Extracted data entries
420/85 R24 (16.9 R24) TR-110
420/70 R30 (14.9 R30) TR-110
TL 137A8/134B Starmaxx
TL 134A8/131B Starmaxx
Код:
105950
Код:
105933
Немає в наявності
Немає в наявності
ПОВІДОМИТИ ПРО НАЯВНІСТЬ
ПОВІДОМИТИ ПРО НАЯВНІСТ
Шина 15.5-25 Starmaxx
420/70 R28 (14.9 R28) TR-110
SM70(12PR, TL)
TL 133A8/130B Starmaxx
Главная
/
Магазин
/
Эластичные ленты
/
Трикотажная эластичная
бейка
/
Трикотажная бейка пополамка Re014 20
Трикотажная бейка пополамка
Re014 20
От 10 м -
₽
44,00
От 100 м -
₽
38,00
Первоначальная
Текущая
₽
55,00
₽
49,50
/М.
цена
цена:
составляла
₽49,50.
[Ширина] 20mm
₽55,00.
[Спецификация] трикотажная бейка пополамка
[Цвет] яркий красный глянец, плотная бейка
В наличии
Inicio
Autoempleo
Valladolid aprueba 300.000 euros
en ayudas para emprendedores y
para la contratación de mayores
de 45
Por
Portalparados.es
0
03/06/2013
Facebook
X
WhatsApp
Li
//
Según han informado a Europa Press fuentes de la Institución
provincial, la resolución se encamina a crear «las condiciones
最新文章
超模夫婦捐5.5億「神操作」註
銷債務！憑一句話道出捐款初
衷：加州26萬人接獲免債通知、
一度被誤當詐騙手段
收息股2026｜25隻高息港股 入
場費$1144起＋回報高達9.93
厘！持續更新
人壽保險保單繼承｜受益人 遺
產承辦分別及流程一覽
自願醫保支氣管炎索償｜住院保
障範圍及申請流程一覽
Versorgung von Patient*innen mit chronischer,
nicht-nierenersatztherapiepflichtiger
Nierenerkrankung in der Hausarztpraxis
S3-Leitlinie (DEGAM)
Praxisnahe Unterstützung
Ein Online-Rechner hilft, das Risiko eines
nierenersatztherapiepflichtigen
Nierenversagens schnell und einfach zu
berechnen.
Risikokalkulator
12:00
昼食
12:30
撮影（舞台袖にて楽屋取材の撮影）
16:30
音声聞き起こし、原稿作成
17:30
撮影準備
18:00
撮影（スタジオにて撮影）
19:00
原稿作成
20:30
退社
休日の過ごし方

Goal of the exercise
When a line of the entries contains the word "Starmaxx", it counts toward the total; reply with that total alone.

Result for this task
4